Figured I should start sharing some of my knives that feature WB wood.

This first one is ying yang scales from Chris/ Justturnin.

Reactions: Like 10


----------



## myingling (Nov 26, 2013)

Nice work

Reactions: Like 1


----------



## Woodman (Nov 26, 2013)

Very nicely done. Super looking wood.

Reactions: Like 1


----------



## justturnin (Nov 26, 2013)

I love seeing that knife......

Reactions: Like 1


----------



## manbuckwal (Nov 26, 2013)

Great choice of wood on a nice looking knife!!!! Looks like it might open a beer too ?

Reactions: Like 1


----------



## Nowski (Nov 26, 2013)

This is one of my oyster knife designs that is fully capable of shucking a beer as well.

Reactions: Like 3


----------



## justturnin (Nov 26, 2013)

Nowski said:


> This is one of my oyster knife designs that is fully capable of shucking a beer as well.




Confirming what we knew...... Your knives shuck.  Is this thing on? Ohh come on.

Reactions: Like 2


----------



## Nowski (Nov 26, 2013)

justturnin said:


> Confirming what we knew...... Your knives shuck.  Is this thing on? Ohh come on.



Haha I guess you can say that.


----------



## Nowski (Nov 26, 2013)

Here is one of my Sewee Shuckers in Spalted Maple Burl from isaacrapelje.

Reactions: Like 7


----------



## Molokai (Nov 26, 2013)

I love the ying yang, thats great knife.

Reactions: Like 1


----------



## Wildthings (Nov 26, 2013)

Both are great! Keep 'em coming!

Reactions: Like 1


----------



## Foot Patrol (Nov 27, 2013)

I really like the design and you can not go wrong with Ying Yang wood. 

What kind of steel are you using for the shuckers. I would also like to know how you are heat treating and what rockwell are you shooting for. My brother is an oysterman in Cape Cod and one of these days I want to make him one.


----------



## Nowski (Nov 27, 2013)

Foot Patrol: Thanks, I plan to buy a lot more of the Ying-yang scales from Chris as I really like them.
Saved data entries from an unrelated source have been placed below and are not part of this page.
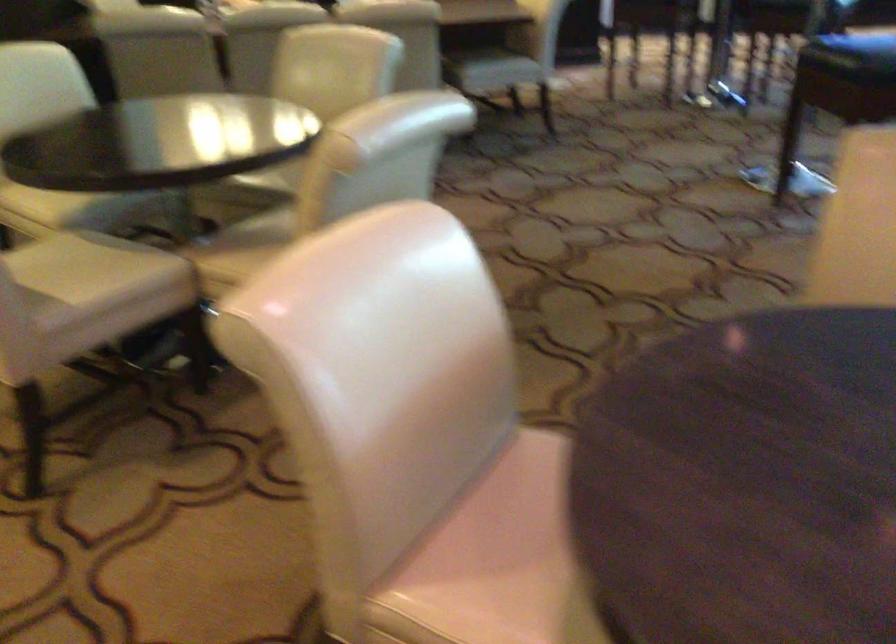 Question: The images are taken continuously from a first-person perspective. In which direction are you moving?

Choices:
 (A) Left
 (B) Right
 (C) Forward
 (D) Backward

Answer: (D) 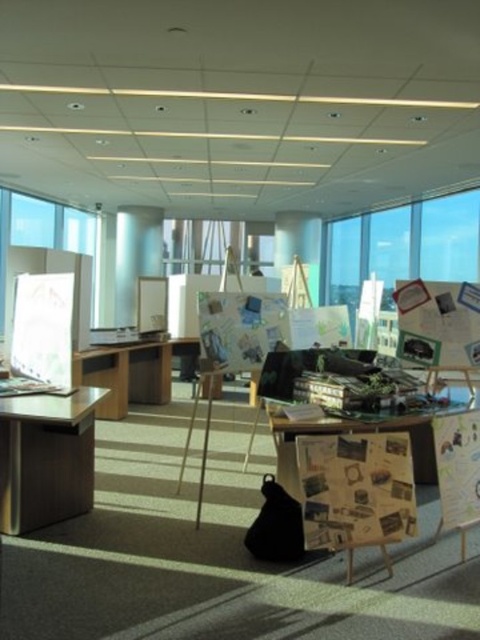 Who is higher up, wooden glass table at center or wooden bulletin board at center right?

Positioned higher is wooden glass table at center.

Is wooden glass table at center to the left of wooden bulletin board at center right from the viewer's perspective?

Correct, you'll find wooden glass table at center to the left of wooden bulletin board at center right.

Between point (319, 429) and point (465, 465), which one is positioned behind?

The point (465, 465) is behind.

The image size is (480, 640). I want to click on wooden glass table at center, so click(358, 432).

Is point (28, 506) closer to viewer compared to point (8, 248)?

Yes, it is in front of point (8, 248).

Which is behind, point (17, 445) or point (26, 221)?

The point (26, 221) is behind.

Identify the location of wooden table at left. The width and height of the screenshot is (480, 640). (47, 458).

Does wooden glass table at center appear under transparent glass window at upper left?

Indeed, wooden glass table at center is positioned under transparent glass window at upper left.

Is point (289, 476) positioned before point (14, 208)?

Yes, it is.

The image size is (480, 640). Identify the location of wooden glass table at center. [x=358, y=432].

Where is `wooden glass table at center`? The width and height of the screenshot is (480, 640). wooden glass table at center is located at coordinates (358, 432).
The steel I use on my Shuckers is 304 Stainless for corrosion resistance. 304 is not heattreatable but has enough tensile strength to do the job. They are 1/8 thick and I worked on the design a good bit to accommodate using the 304. I do not have a cutting edge on my design as its not really needed. I have sold a lot more than a couple and everyone seems to enjoy them. If I have to to do a different design say with a narrower/thinner blade I would use AEB-L and shoot for 56-57 Rockwell.


----------



## Foot Patrol (Nov 27, 2013)

Nowski said:


> If I have to to do a different design say with a narrower/thinner blade I would use AEB-L and shoot for 56-57 Rockwell.



Thanks Shannon. I have an order from Aldo coming with AEB-L so I may give it a try. It is .130 in thickness so I have room to play with.


----------



## Nowski (Nov 27, 2013)

That should work great. Good luck.


----------



## SENC (Nov 27, 2013)

Shannon - love those shuckers! I'd love to send you a piece of wood for a handle and buy one from you... or trade you for a good bit of wood. Love the one with the beer opener.

By the way, where in SC are you? I'm just above the SC line in Whiteville NC (se corner of NC)


----------



## Nowski (Nov 27, 2013)

SENC: I would be up for a trade for sure after the New Year as i am filled with orders till then. I love bartering shoot isn't that what we are here at WB for.

I am in Summerville just west of Charleston.

Reactions: Like 1


----------



## ripjack13 (Nov 27, 2013)

awe shucks.....Those are pretty sweet shuckers!


----------



## SENC (Nov 27, 2013)

You're in a great part of the world!

I'm certainly in no hurry, so just shoot me a PM whenever you're ready and we'll work something out (and post it up). Can't think of anything better than combining a favorite piece of wood with a tool to eat one of my favorite foods that is made by a fellow WBite.



Nowski said:


> SENC: I would be up for a trade for sure after the New Year as i am filled with orders till then. I love bartering shoot isn't that what we are here at WB for.
> 
> I am in Summerville just west of Charleston.

Reactions: Like 1


----------



## Nowski (Dec 10, 2013)

One I just finished with Black Cherry Burl from aerocustomexotics- Bill. I love this stuff, one of my favorite domestic woods. I plan on Hoarding a good bit if anyone has any.

Reactions: Like 4


----------